What you need to do:
When you find the line with "Road donnait naissance" among the records below, reproduce it and each line after it exactly, ending with the line with "dengan jasa kirim Mesin".

Source data:
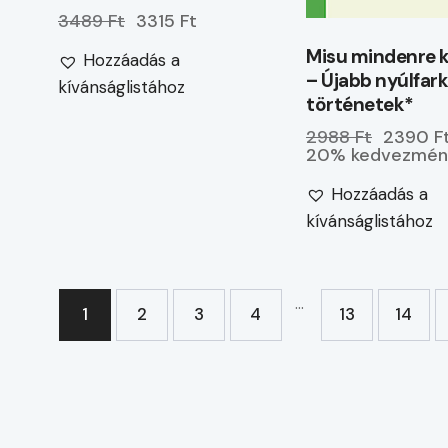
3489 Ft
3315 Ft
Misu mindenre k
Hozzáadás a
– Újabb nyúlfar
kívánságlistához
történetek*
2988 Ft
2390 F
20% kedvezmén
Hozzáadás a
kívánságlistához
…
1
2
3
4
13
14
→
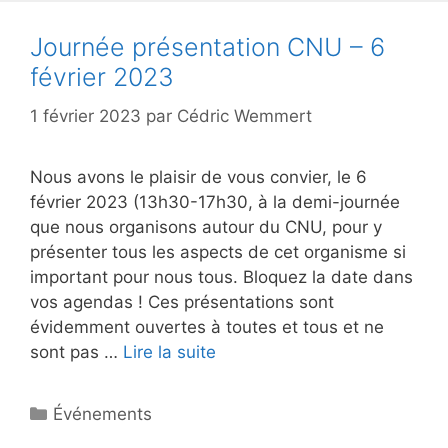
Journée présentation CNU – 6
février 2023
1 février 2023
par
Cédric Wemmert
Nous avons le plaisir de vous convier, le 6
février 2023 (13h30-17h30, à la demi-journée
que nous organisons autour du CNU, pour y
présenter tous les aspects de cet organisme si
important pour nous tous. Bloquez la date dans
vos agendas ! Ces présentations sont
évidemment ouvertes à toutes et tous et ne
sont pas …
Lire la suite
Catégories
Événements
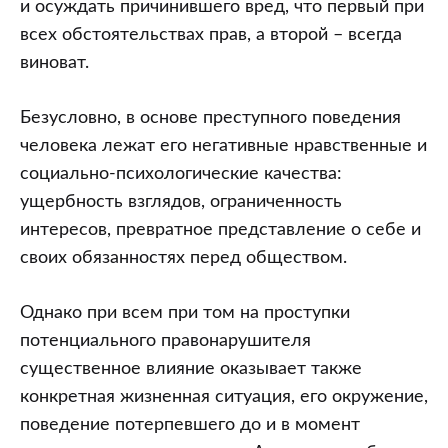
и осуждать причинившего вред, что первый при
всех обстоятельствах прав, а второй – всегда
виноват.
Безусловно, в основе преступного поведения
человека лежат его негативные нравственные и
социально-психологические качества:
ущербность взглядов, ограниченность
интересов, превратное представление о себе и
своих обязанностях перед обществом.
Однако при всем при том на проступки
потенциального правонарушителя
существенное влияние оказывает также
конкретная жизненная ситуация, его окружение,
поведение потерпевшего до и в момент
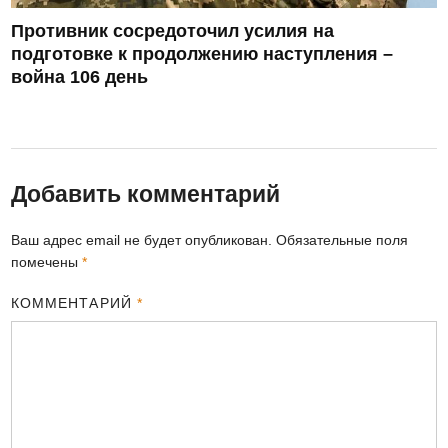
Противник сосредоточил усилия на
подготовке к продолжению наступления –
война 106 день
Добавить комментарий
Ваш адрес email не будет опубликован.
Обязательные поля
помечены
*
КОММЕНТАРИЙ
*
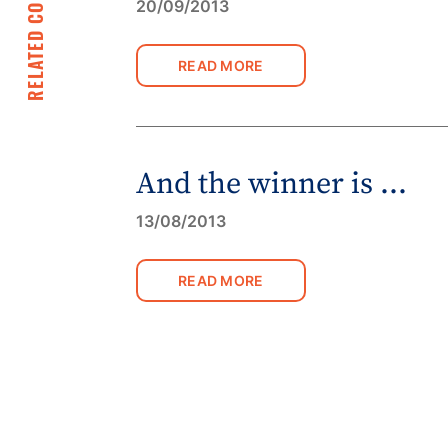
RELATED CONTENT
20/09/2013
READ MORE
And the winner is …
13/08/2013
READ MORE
...
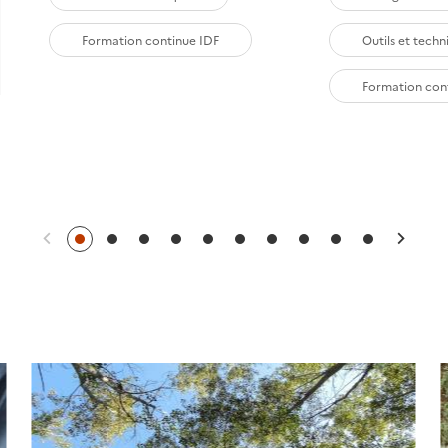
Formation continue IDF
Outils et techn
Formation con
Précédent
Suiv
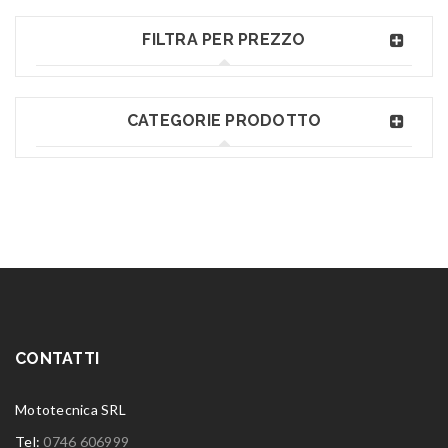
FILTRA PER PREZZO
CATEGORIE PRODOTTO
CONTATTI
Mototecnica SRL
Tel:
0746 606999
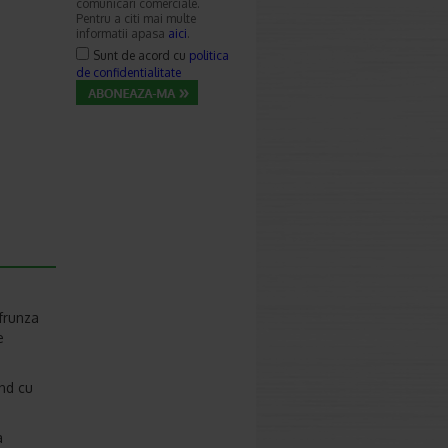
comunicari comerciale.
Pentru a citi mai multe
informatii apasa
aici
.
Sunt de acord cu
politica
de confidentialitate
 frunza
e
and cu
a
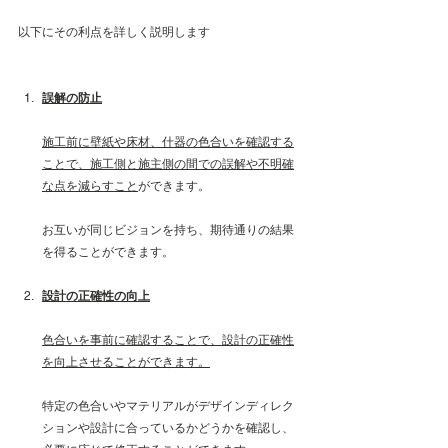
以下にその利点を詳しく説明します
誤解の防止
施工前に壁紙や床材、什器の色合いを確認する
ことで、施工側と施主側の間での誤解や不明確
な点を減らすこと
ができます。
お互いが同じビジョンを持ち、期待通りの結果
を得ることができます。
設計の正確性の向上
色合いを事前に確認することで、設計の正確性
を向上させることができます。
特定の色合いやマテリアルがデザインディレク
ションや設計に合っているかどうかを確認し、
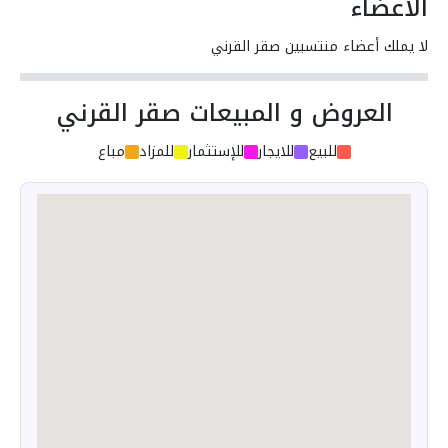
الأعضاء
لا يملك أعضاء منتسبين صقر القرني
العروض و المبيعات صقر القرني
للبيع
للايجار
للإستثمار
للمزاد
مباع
==
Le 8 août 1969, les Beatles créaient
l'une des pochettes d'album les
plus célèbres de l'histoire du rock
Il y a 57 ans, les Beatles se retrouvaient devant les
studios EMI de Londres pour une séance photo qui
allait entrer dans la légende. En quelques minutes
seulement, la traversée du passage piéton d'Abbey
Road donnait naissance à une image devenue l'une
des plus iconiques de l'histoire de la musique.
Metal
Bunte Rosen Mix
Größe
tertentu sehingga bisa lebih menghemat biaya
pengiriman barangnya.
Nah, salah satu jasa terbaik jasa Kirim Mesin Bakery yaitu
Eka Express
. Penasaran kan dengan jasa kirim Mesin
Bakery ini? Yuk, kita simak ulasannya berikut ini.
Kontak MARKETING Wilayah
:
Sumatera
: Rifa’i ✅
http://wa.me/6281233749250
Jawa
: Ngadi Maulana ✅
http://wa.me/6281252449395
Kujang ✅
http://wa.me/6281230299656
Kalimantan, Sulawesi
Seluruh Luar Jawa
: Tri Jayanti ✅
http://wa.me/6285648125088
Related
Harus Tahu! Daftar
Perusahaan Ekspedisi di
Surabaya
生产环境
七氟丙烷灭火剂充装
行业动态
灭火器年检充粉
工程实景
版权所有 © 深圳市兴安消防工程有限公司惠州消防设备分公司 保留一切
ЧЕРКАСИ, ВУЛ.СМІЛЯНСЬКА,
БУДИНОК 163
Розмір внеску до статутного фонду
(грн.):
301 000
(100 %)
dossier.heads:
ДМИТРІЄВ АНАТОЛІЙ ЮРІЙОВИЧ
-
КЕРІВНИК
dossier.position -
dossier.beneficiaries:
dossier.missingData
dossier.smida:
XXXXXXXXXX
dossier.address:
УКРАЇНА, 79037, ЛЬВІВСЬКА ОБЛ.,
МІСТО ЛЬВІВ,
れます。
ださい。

Exercise output:
Road donnait naissance à une image devenue l'une
des plus iconiques de l'histoire de la musique.
Metal
Bunte Rosen Mix
Größe
tertentu sehingga bisa lebih menghemat biaya
pengiriman barangnya.
Nah, salah satu jasa terbaik jasa Kirim Mesin Bakery yaitu
Eka Express
. Penasaran kan dengan jasa kirim Mesin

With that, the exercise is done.